Pour une personne du monde des affaires, dépenser un euro peut potentiellement rapporter plus, mais aussi douée soit-elle une seconde dépensée est dépensée, pas de remboursement possible, pas de retour sur investissement, vous ne pourrez jamais la récupérer. Le temps est important mais le temps est une notion dite "grise", elle est neutre, et si on la prend seulement en considération, elle rend notre vie fade. Les émotions sont le concept derrière une vie colorée et riche, et la source de la plupart de nos émotions sont souvent déclenchées par nos pairs. Le temps et les relations humaines sont les notions coeur de nos vies individuelles et donc, par extension, de nos sociétés collectives. En résumé, la question que tout le monde devrait se poser est : "Avec qui j'aimerais le partager mon temps limité ?".

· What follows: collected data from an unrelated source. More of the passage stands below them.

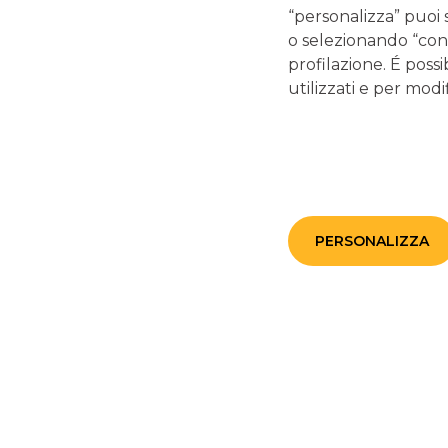
“personalizza” puoi 
o selezionando “cont
profilazione. É possi
utilizzati e per modif
PERSONALIZZA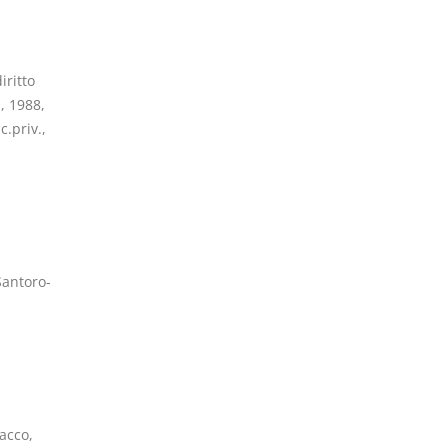
iritto
, 1988,
.priv.,
Santoro-
Sacco,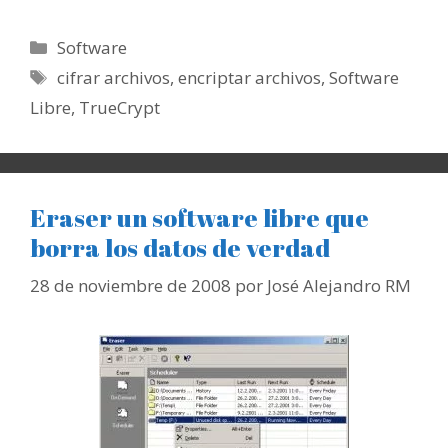
Categorías
Software
Etiquetas
cifrar archivos
,
encriptar archivos
,
Software
Libre
,
TrueCrypt
Eraser un software libre que
borra los datos de verdad
28 de noviembre de 2008
por
José Alejandro RM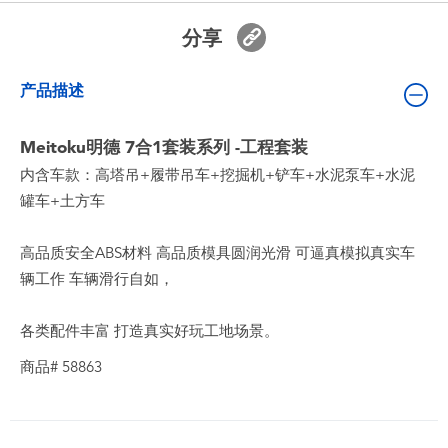
婴儿及学前玩具
分享
电池
产品描述
新登场
Meitoku明德 7合1套装系列 -工程套装
内含车款：高塔吊+履带吊车+挖掘机+铲车+水泥泵车+水泥
玩具促销
罐车+土方车
玩具清货
高品质安全ABS材料 高品质模具圆润光滑 可逼真模拟真实车
辆工作 车辆滑行自如，
各类配件丰富 打造真实好玩工地场景。
商品# 58863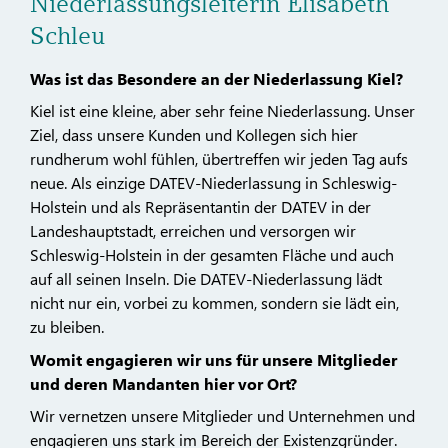
Niederlassungsleiterin Elisabeth
Schleu
Was ist das Besondere an der Niederlassung Kiel?
Kiel ist eine kleine, aber sehr feine Niederlassung. Unser
Ziel, dass unsere Kunden und Kollegen sich hier
rundherum wohl fühlen, übertreffen wir jeden Tag aufs
neue. Als einzige DATEV-Niederlassung in Schleswig-
Holstein und als Repräsentantin der DATEV in der
Landeshauptstadt, erreichen und versorgen wir
Schleswig-Holstein in der gesamten Fläche und auch
auf all seinen Inseln. Die DATEV-Niederlassung lädt
nicht nur ein, vorbei zu kommen, sondern sie lädt ein,
zu bleiben.
Womit engagieren wir uns für unsere Mitglieder
und deren Mandanten hier vor Ort?
Wir vernetzen unsere Mitglieder und Unternehmen und
engagieren uns stark im Bereich der Existenzgründer.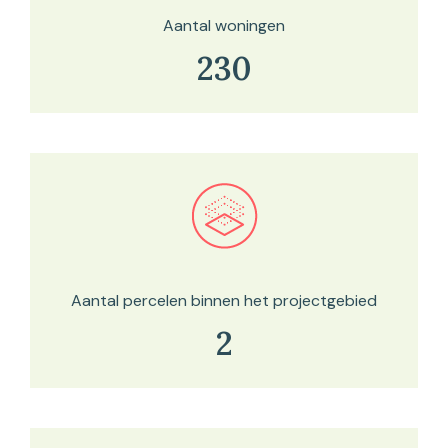
Aantal woningen
230
Bekijk in onze kaartviewer
Aantal percelen binnen het projectgebied
2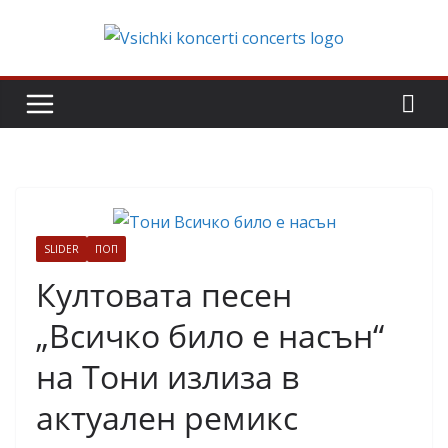
Skip
to
content
SLIDER
ПОП
Култовата песен
„Всичко било е насън“
на Тони излиза в
актуален ремикс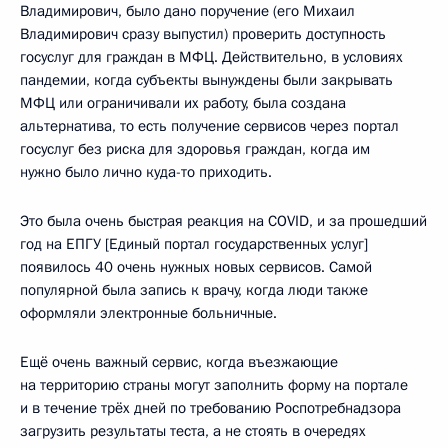
Владимирович, было дано поручение (его Михаил
Владимирович сразу выпустил) проверить доступность
госуслуг для граждан в МФЦ. Действительно, в условиях
пандемии, когда субъекты вынуждены были закрывать
МФЦ или ограничивали их работу, была создана
альтернатива, то есть получение сервисов через портал
госуслуг без риска для здоровья граждан, когда им
нужно было лично куда-то приходить.
Это была очень быстрая реакция на COVID, и за прошедший
год на ЕПГУ [Единый портал государственных услуг]
появилось 40 очень нужных новых сервисов. Самой
популярной была запись к врачу, когда люди также
оформляли электронные больничные.
Ещё очень важный сервис, когда въезжающие
на территорию страны могут заполнить форму на портале
и в течение трёх дней по требованию Роспотребнадзора
загрузить результаты теста, а не стоять в очередях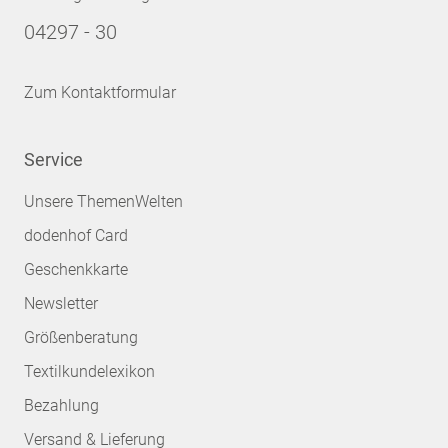
04297 - 30
Zum Kontaktformular
Service
Unsere ThemenWelten
dodenhof Card
Geschenkkarte
Newsletter
Größenberatung
Textilkundelexikon
Bezahlung
Versand & Lieferung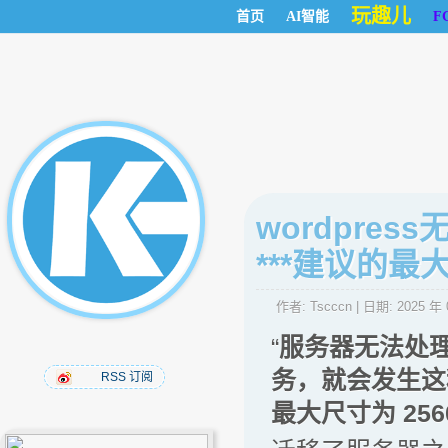
玩趣儿
首页
AI智能
F
wordpre
***建议的最大
作者:
Tscccn
| 日期:
2025 年 
“
服务器无法处
务，就会发生这
RSS 订阅
最大尺寸为 256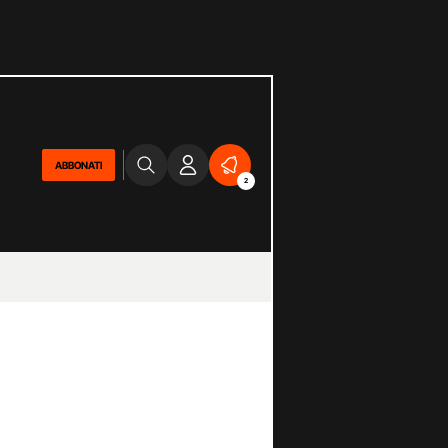
ABBONATI
2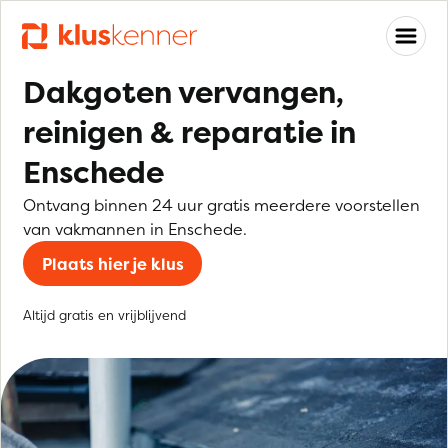
Dakgoten vervangen,
reinigen & reparatie in
Enschede
Ontvang binnen 24 uur gratis meerdere voorstellen
van vakmannen in Enschede.
Plaats hier je klus
Altijd gratis en vrijblijvend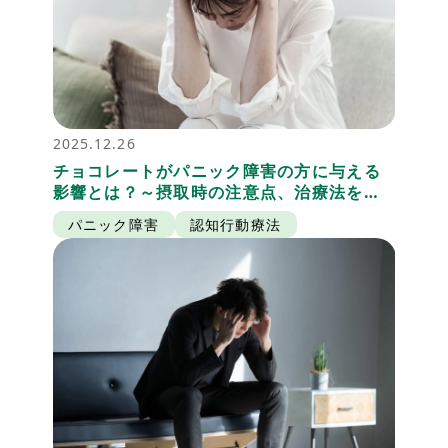
2025.12.26
チョコレートがパニック障害の方に与える
影響とは？～摂取時の注意点、治療法を詳
しく解説
パニック障害
認知行動療法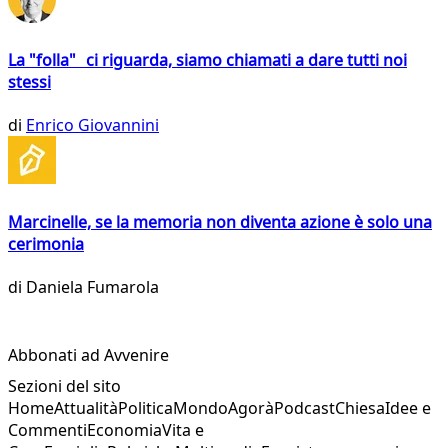
La "folla" ci riguarda, siamo chiamati a dare tutti noi
stessi
di
Enrico Giovannini
Marcinelle, se la memoria non diventa azione è solo una
cerimonia
di
Daniela Fumarola
Abbonati ad Avvenire
Sezioni del sito
Home
Attualità
Politica
Mondo
Agorà
Podcast
Chiesa
Idee e
Commenti
Economia
Vita e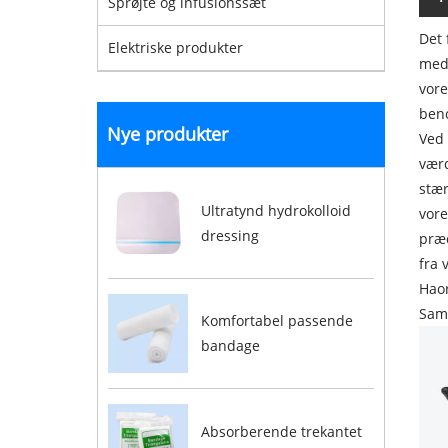
Sprøjte og infusionssæt
Det 
Elektriske produkter
medi
vore
ben
Nye produkter
Ved 
værd
stær
Ultratynd hydrokolloid
vore
dressing
præc
fra 
Haor
Samm
Komfortabel passende
bandage
Absorberende trekantet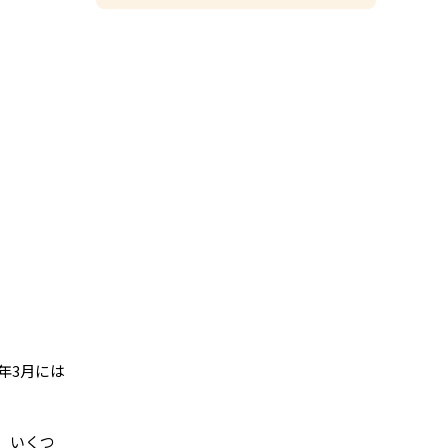
年3月には
、いくつ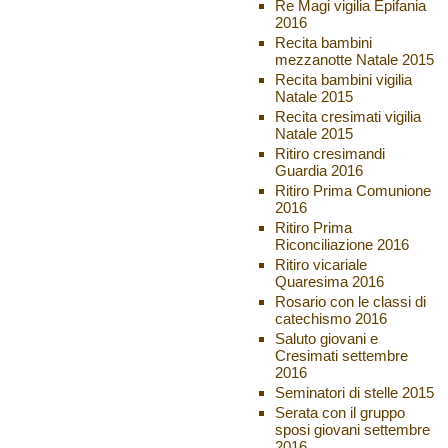
Re Magi vigilia Epifania
2016
Recita bambini
mezzanotte Natale 2015
Recita bambini vigilia
Natale 2015
Recita cresimati vigilia
Natale 2015
Ritiro cresimandi
Guardia 2016
Ritiro Prima Comunione
2016
Ritiro Prima
Riconciliazione 2016
Ritiro vicariale
Quaresima 2016
Rosario con le classi di
catechismo 2016
Saluto giovani e
Cresimati settembre
2016
Seminatori di stelle 2015
Serata con il gruppo
sposi giovani settembre
2016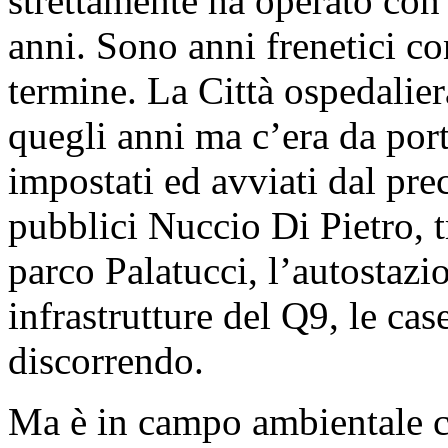
strettamente ha operato con
anni. Sono anni frenetici co
termine. La Città ospedaliera
quegli anni ma c’era da porta
impostati ed avviati dal pre
pubblici Nuccio Di Pietro, tra
parco Palatucci, l’autostazi
infrastrutture del Q9, le cas
discorrendo.
Ma è in campo ambientale c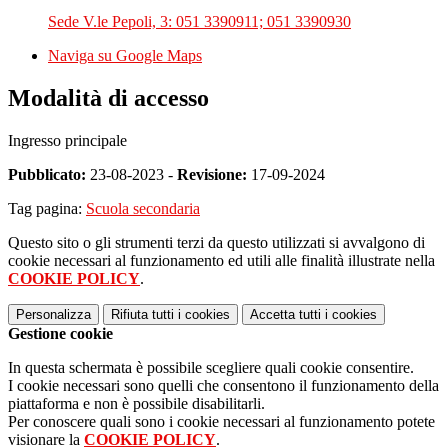
Sede V.le Pepoli, 3: 051 3390911; 051 3390930
Naviga su Google Maps
Modalità di accesso
Ingresso principale
Pubblicato:
23-08-2023 -
Revisione:
17-09-2024
Tag pagina:
Scuola secondaria
Questo sito o gli strumenti terzi da questo utilizzati si avvalgono di
cookie necessari al funzionamento ed utili alle finalità illustrate nella
COOKIE POLICY
.
Personalizza
Rifiuta tutti
i cookies
Accetta tutti
i cookies
Gestione cookie
In questa schermata è possibile scegliere quali cookie consentire.
I cookie necessari sono quelli che consentono il funzionamento della
piattaforma e non è possibile disabilitarli.
Per conoscere quali sono i cookie necessari al funzionamento potete
visionare la
COOKIE POLICY
.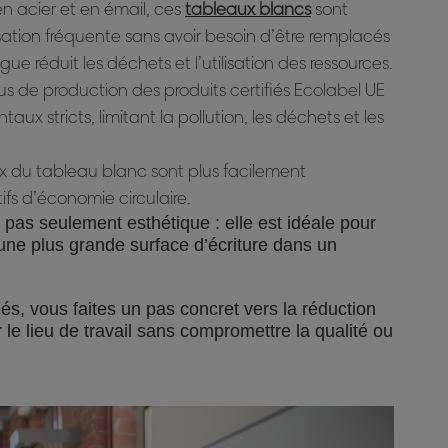
n acier et en émail, ces
tableaux blancs
sont
sation fréquente sans avoir besoin d’être remplacés
e réduit les déchets et l’utilisation des ressources.
us de production des produits certifiés Ecolabel UE
ux stricts, limitant la pollution, les déchets et les
aux du tableau blanc sont plus facilement
ifs d’économie circulaire.
 pas seulement esthétique : elle est idéale pour
nt une plus grande surface d’écriture dans un
iés, vous faites un pas concret vers la réduction
le lieu de travail sans compromettre la qualité ou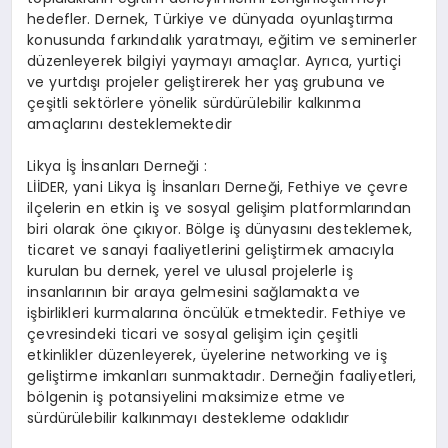
hedefler. Dernek, Türkiye ve dünyada oyunlaştırma
konusunda farkındalık yaratmayı, eğitim ve seminerler
düzenleyerek bilgiyi yaymayı amaçlar. Ayrıca, yurtiçi
ve yurtdışı projeler geliştirerek her yaş grubuna ve
çeşitli sektörlere yönelik sürdürülebilir kalkınma
amaçlarını desteklemektedir​
Likya İş İnsanları Derneği :
LİİDER, yani Likya İş İnsanları Derneği, Fethiye ve çevre
ilçelerin en etkin iş ve sosyal gelişim platformlarından
biri olarak öne çıkıyor. Bölge iş dünyasını desteklemek,
ticaret ve sanayi faaliyetlerini geliştirmek amacıyla
kurulan bu dernek, yerel ve ulusal projelerle iş
insanlarının bir araya gelmesini sağlamakta ve
işbirlikleri kurmalarına öncülük etmektedir. Fethiye ve
çevresindeki ticari ve sosyal gelişim için çeşitli
etkinlikler düzenleyerek, üyelerine networking ve iş
geliştirme imkanları sunmaktadır. Derneğin faaliyetleri,
bölgenin iş potansiyelini maksimize etme ve
sürdürülebilir kalkınmayı destekleme odaklıdır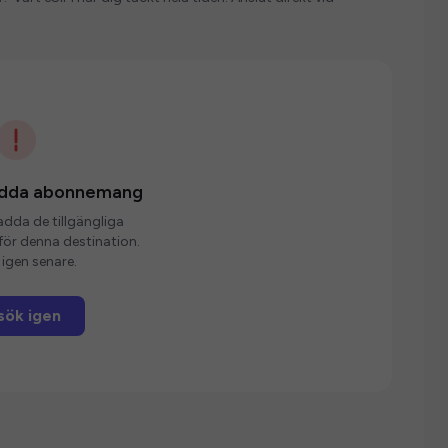
ladda abonnemang
ladda de tillgängliga
r denna destination.
igen senare.
sök igen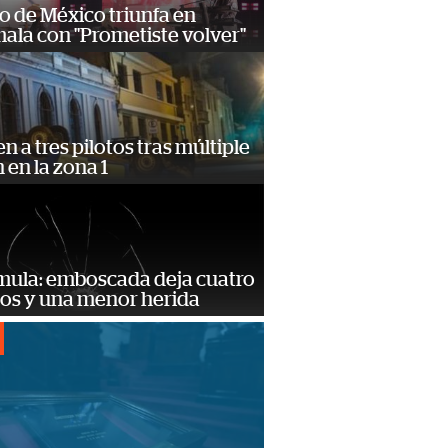
o de México triunfa en
ala con "Prometiste volver"
n a tres pilotos tras múltiple
n en la zona 1
mula: emboscada deja cuatro
dos y una menor herida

Même s'il est neutre, comme dans le film "Time out" pour répondre aux besoins de certains dirigeants de le prolonger, le temps est identifié comme le facteur limitant. Immuable sur son trône quantique, il règne en maître absolu sur le concept de vie organique. En sciences cognitives, nous aimons dire que le temps appartient à l'environnement. Les différentes luminosités extraites du rapport entre le jour et la nuit sont les chefs d'orchestres qui dictent les rythmes biologiques derrière notre perception du temps : les rythmes circadiens. En retour, ces cycles dirigent le développement puis le vieillissement de notre corps et de nos pensées. Les effets derrière un enfermement prolongé se traduisent souvent par une perte de la notion de temps, des sautes d'humeur, du stress et parfois la perte de la raison. Notre rythme de vie et les changements parfois imperceptibles dans nos environnements dictent nos rythmes de pensée.
Par conséquent, la gestion du temps, de notre temps, savoir ce que l'on veut faire avec, savoir ce que l'on fait avec, savoir avec qui on le dépense, savoir accepter de l'utiliser autrement et parfois, savoir ne pas le gérer, sont les clés d'une réussite autant professionnelle que personnelle.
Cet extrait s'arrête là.